• _Provided records_:
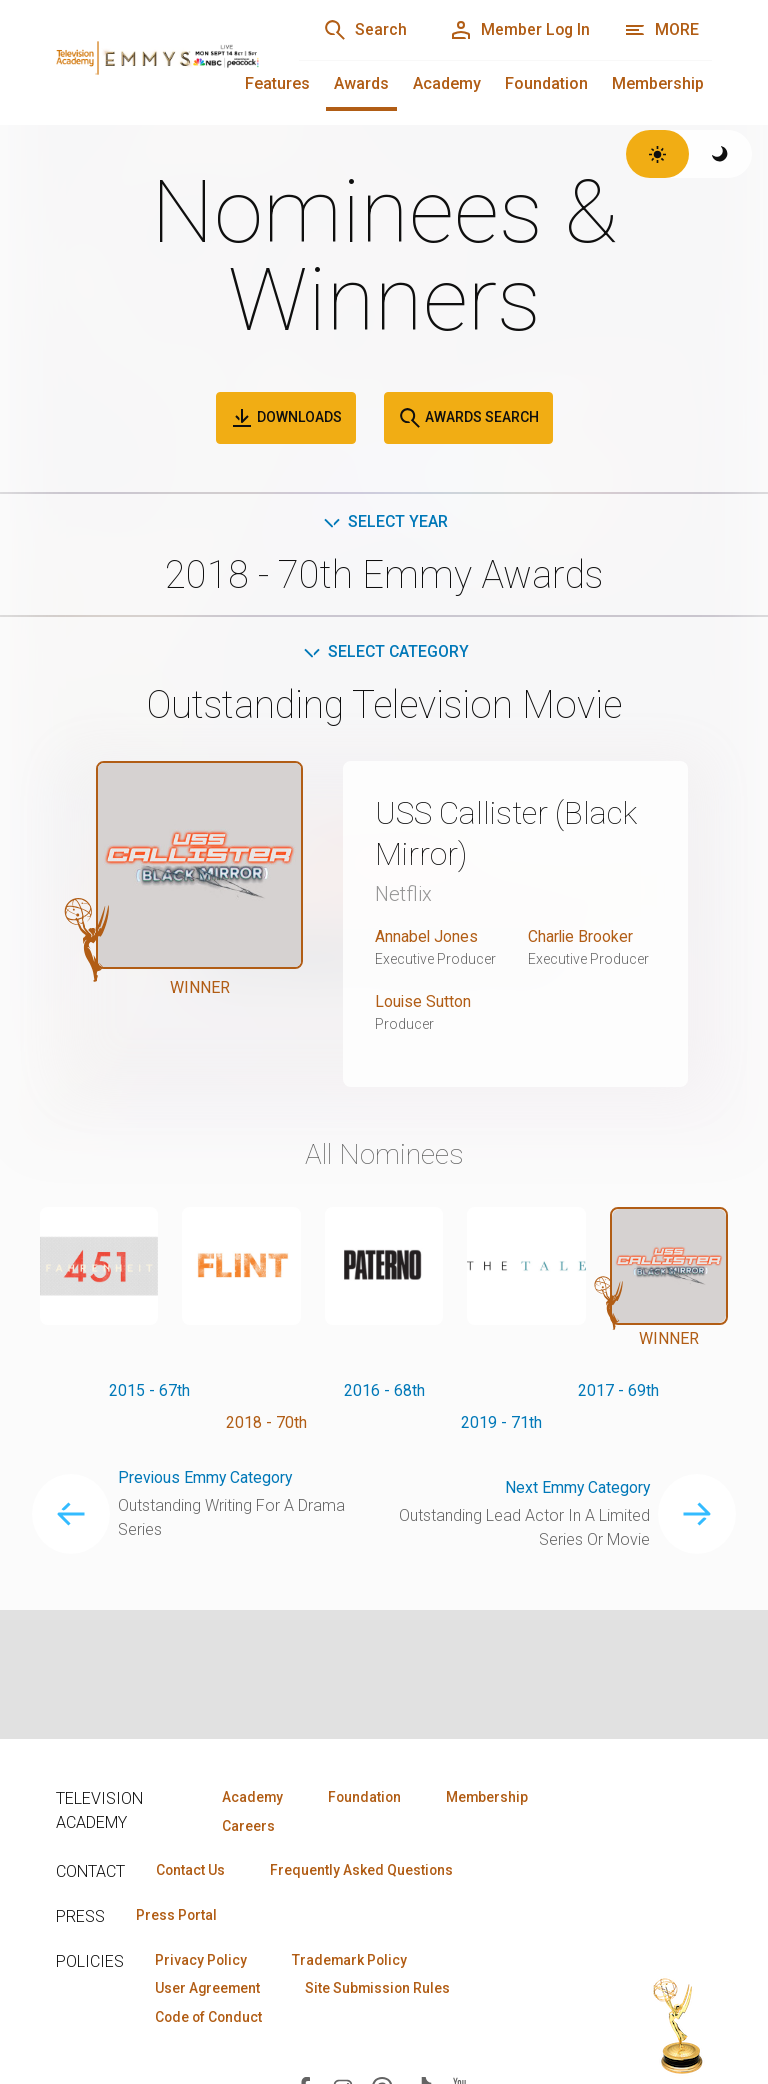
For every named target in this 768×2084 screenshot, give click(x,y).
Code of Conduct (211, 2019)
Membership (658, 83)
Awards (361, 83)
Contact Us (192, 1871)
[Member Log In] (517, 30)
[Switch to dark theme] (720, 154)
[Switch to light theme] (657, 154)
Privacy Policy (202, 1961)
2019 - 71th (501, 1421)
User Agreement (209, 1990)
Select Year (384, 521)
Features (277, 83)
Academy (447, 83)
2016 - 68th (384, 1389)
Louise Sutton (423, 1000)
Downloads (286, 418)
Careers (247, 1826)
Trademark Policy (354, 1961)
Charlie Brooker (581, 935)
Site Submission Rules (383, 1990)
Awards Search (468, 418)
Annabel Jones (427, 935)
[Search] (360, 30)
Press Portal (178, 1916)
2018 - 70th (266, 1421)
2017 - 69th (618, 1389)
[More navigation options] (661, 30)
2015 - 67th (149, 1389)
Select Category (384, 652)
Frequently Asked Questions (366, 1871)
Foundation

• _Description of the task_:
Transcribe each line above exactly, pictures excluded.

• _Response for this exercise_:
For every named target in this 768×2084 screenshot, give click(x,y).
Code of Conduct (211, 2019)
Membership (658, 83)
Awards (361, 83)
Contact Us (192, 1871)
[Member Log In] (517, 30)
[Switch to dark theme] (720, 154)
[Switch to light theme] (657, 154)
Privacy Policy (202, 1961)
2019 - 71th (501, 1421)
User Agreement (209, 1990)
Select Year (384, 521)
Features (277, 83)
Academy (447, 83)
2016 - 68th (384, 1389)
Louise Sutton (423, 1000)
Downloads (286, 418)
Careers (247, 1826)
Trademark Policy (354, 1961)
Charlie Brooker (581, 935)
Site Submission Rules (383, 1990)
Awards Search (468, 418)
Annabel Jones (427, 935)
[Search] (360, 30)
Press Portal (178, 1916)
2018 - 70th (266, 1421)
2017 - 69th (618, 1389)
[More navigation options] (661, 30)
2015 - 67th (149, 1389)
Select Category (384, 652)
Frequently Asked Questions (366, 1871)
Foundation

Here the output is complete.